Dataset entries
* * * *
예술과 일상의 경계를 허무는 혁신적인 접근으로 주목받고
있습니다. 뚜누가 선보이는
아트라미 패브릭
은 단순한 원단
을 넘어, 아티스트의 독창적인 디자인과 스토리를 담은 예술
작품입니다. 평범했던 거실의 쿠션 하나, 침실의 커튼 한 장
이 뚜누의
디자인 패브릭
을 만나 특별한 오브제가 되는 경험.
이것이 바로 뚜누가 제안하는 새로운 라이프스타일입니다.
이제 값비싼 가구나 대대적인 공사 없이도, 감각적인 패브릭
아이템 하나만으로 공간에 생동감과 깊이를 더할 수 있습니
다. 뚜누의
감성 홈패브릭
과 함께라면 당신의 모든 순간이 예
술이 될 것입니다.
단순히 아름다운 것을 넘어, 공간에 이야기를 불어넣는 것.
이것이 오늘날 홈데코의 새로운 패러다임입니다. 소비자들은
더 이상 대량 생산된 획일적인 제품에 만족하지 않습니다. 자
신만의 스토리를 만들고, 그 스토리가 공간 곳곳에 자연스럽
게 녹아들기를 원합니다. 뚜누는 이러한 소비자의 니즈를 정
* * * *
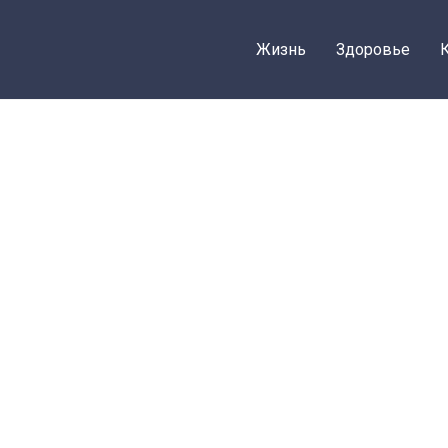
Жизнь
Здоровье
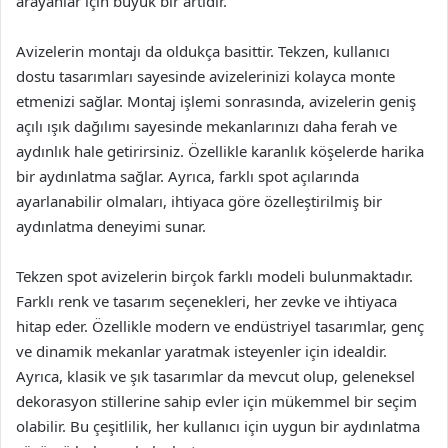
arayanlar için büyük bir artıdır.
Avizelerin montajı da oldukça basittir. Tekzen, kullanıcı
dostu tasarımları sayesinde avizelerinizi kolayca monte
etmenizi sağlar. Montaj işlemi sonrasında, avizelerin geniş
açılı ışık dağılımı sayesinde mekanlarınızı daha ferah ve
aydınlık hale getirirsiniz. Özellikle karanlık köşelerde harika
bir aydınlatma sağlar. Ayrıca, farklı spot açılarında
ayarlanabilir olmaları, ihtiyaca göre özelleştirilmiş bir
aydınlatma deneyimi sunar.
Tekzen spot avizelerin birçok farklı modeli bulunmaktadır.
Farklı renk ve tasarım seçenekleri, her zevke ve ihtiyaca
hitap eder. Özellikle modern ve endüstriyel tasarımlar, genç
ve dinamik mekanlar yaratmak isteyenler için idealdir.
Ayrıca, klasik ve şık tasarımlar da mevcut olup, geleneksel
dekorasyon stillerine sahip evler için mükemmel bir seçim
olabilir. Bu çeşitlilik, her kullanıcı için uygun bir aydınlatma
* * * *
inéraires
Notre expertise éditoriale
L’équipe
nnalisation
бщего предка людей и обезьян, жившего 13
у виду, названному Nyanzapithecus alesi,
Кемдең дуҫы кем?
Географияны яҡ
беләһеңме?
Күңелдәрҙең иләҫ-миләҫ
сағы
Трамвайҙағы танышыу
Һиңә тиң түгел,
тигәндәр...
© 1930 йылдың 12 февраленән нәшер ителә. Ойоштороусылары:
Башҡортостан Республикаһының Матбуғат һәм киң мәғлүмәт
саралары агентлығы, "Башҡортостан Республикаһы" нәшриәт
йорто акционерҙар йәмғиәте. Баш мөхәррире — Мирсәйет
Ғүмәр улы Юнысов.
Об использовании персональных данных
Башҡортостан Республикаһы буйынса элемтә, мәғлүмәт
* * * *
• **WHAT IS NEEDED**
Of all the entries above, repeat only the lines from the line that has "ve dinamik mekanlar" to the line that has "olabilir. Bu çeşitlilik, her", both lines included, exactly.

• **THE COMPLETED TASK**
ve dinamik mekanlar yaratmak isteyenler için idealdir.
Ayrıca, klasik ve şık tasarımlar da mevcut olup, geleneksel
dekorasyon stillerine sahip evler için mükemmel bir seçim
olabilir. Bu çeşitlilik, her kullanıcı için uygun bir aydınlatma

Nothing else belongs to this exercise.